If you don’t do it that way, someone could buy a single license for stock photos, and then just let everyone else hot link the image and not worry about paying. That wouldn’t work out very well, would it?

That One Guy (profile) says:

Weasle to english translation:

?Should the viewing of a web-page where this implies the temporary reproduction of a work protected under copyright on the screen and in the cache memory of the user?s computer be subject to the authorization of the rightholder??

Or in plain text: “Should the internet properly working be considered copyright infringement without authorization of the rightsholder(s)?”

I wonder how much it cost to include that little bit of wording in the questionnaire, given such a change is every ‘collection’ agencies’ wet dreams. ‘Are you using the internet? Then you owe us money, and if you claim otherwise, it’s up to you to prove you have authorization for everything you viewed, read and listened to.’

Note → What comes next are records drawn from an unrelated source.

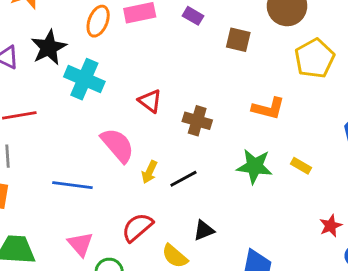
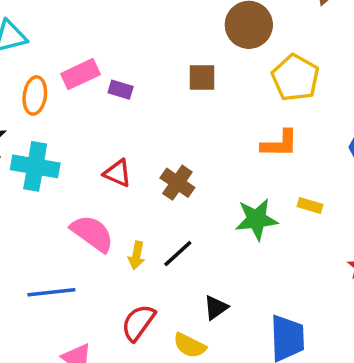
purple rectangle: (193, 16) -> (121, 90), moved
orange L-shape: (268, 108) -> (280, 144), moved
brown cross: (197, 121) -> (177, 183), turned 32

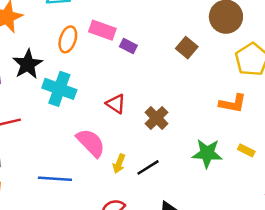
pink rectangle: (80, 74) -> (102, 30), turned 35
brown square: (202, 78) -> (187, 48), turned 30

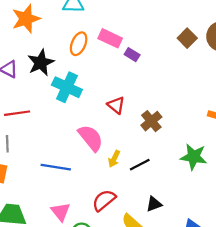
brown square: (187, 48) -> (187, 38), moved

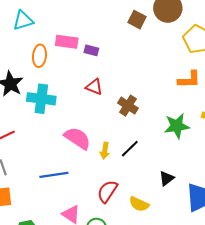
red triangle: (116, 105) -> (94, 87), moved
black triangle: (154, 204) -> (166, 178), moved

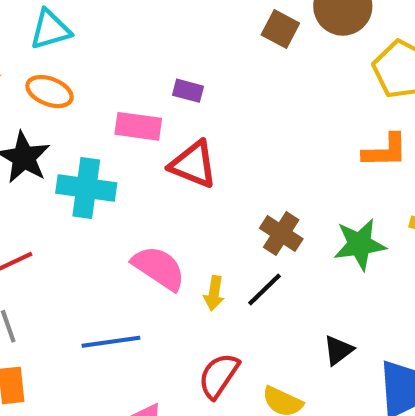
pink rectangle: (67, 42) -> (138, 126), moved
orange ellipse: (39, 56) -> (50, 92), moved, turned -75
red triangle: (94, 87) -> (193, 164), size x1.4
brown cross: (128, 106) -> (281, 233), moved

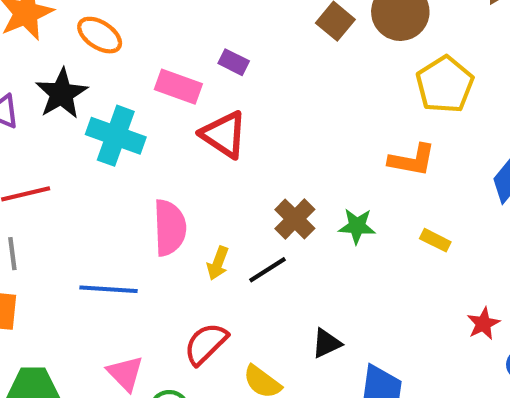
green star: (360, 244) -> (357, 226), moved, size x0.7
pink semicircle: (159, 268) -> (170, 228), turned 42

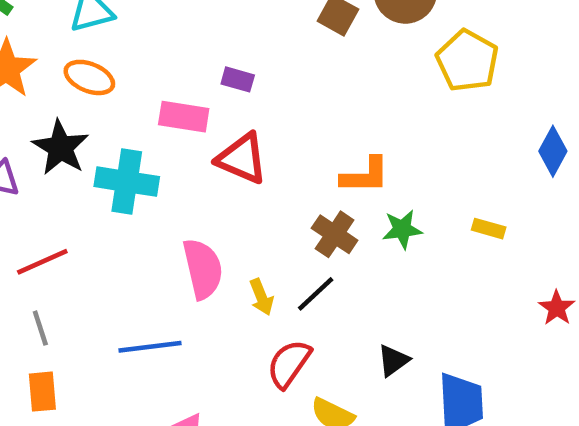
orange L-shape: (412, 160) -> (365, 175), moved
yellow arrow: (218, 263) -> (261, 297), turned -32
red semicircle: (206, 344) -> (289, 364), moved

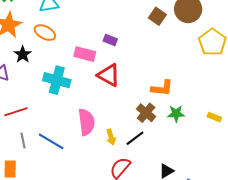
black star: (60, 148) -> (23, 54), moved, size x0.7
gray line: (40, 328) -> (23, 140), moved
blue line: (150, 347) -> (51, 141), moved, turned 32

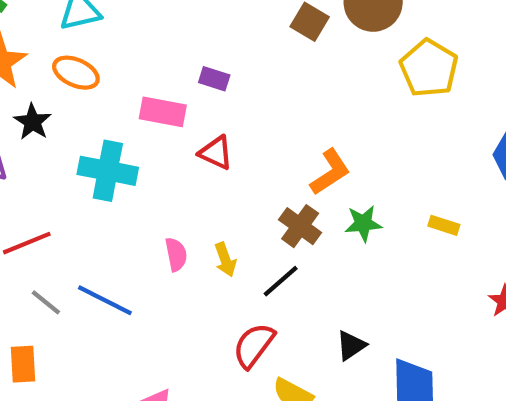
red triangle: (109, 75) -> (216, 153), size x0.7
orange L-shape: (162, 88) -> (330, 172), turned -35
pink semicircle: (86, 122) -> (176, 254), size x0.6
yellow arrow: (111, 137) -> (225, 260), moved
gray line: (23, 140) -> (46, 302), turned -35

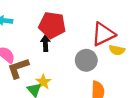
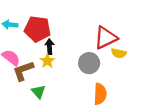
red pentagon: (52, 25) -> (37, 29), moved
yellow star: (43, 82) -> (47, 61), moved

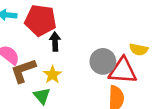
red triangle: (106, 38) -> (123, 71), moved, turned 30
yellow star: (47, 61) -> (52, 75), moved

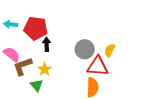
yellow semicircle: (139, 49) -> (110, 50), turned 104
gray circle: (103, 61) -> (85, 49), moved

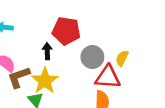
red pentagon: (36, 28) -> (66, 31), moved
yellow star: (45, 69) -> (45, 81), size x1.6

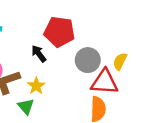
black arrow: (47, 51) -> (39, 54), turned -35
yellow star: (45, 81) -> (36, 86), size x0.6

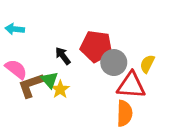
red pentagon: (59, 32) -> (96, 46), moved
green triangle: (26, 106) -> (50, 80), moved

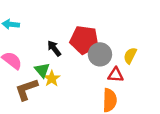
brown L-shape: (31, 85) -> (26, 89), moved
red triangle: (131, 85) -> (116, 75), size x0.6

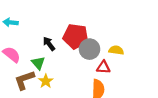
yellow semicircle: (130, 56) -> (116, 50), turned 72
yellow star: (52, 79) -> (46, 81), moved

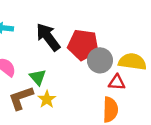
black arrow: (49, 44) -> (48, 37), moved, size x1.6
yellow semicircle: (116, 50) -> (132, 62), size x1.5

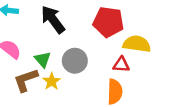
red pentagon: (83, 45) -> (108, 22), moved
gray circle: (100, 60) -> (75, 61), moved

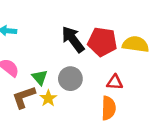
black arrow: (53, 19) -> (73, 39), moved
yellow semicircle: (137, 44) -> (136, 44), moved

Sheogorath (profile) says:

Re: Weasel to english translation:

?Should the viewing of a web-page where this implies the temporary reproduction of a work protected under copyright on the screen and in the cache memory of the user?s computer be subject to the authorization of the rightholder??
Technically, it already is. For example, I watched the video of She-Wolf last month with the full authorisation of David Guetta and VEVO.

Anonymous Coward says:

the EU seems to have made the questionnaire deliberately badly worded so that only lawyers can understand it. to me that means that regardless of what changes, if any, will be made to EU copyright law, people are going to risk if actually do so, breaking copyright law unintentionally. that is ridiculous, because 99.9% of people dont do things intentionally, but could be put in the position of not only receiving letters from the ISP, could actually end up in court!

Anonymous Coward says:

I wonder how much it cost to include that little bit of wording in the questionnaire, given such a change is every ‘collection’ agencies’ wet dreams

Is it really, or is it a label suggested idea to break the Internet. Either the collection societies require an accounting for every link on every web page on the net, and so that they can issue a license for each link, or it requires a blanket license for linking to and use of all content on the net. The first option will kill most self publishing, including blogs etc, on the net. Social media site will be left with the option of either blocking all user provided links, or employing enough people to deal with the red tape of allowing links. Either option is likely to kill them.
The blanket license route will not be acceptable to the legacy content companies, as it puts their income in the hands of the collection societies and governments who would set the license fee.
Those proposals seem like a stalking horse to give the legacy publishers, labels and studios control over all publication on the Internet, outside of shopping catalogs. These proposals could be used to kill the biggest threat to their business model, creators using the net to go direct to their audience by self publishing.

Anonymous Coward says:

Next copyright trolling idea, your brain infringes on our rights

And once this goes through, the next thing these collection societies will do is go after people for remembering the content of videos and songs they watched/listened to it.

Sure the website paid the licensing pays, and the links you clicked on to go to the site paid licensing fees, but your brain did not!

By using your brain you can constantly rewatch/listen to the best parts off videos and songs endlessly, without ever paying ANY licensing fees! That’s just wrong, your brain is guilty of copyright infringement!

Anyone unable to pay the exorbitant licensing fees for listening to songs/videos in their brain will now have their brains wiped clean of all contents.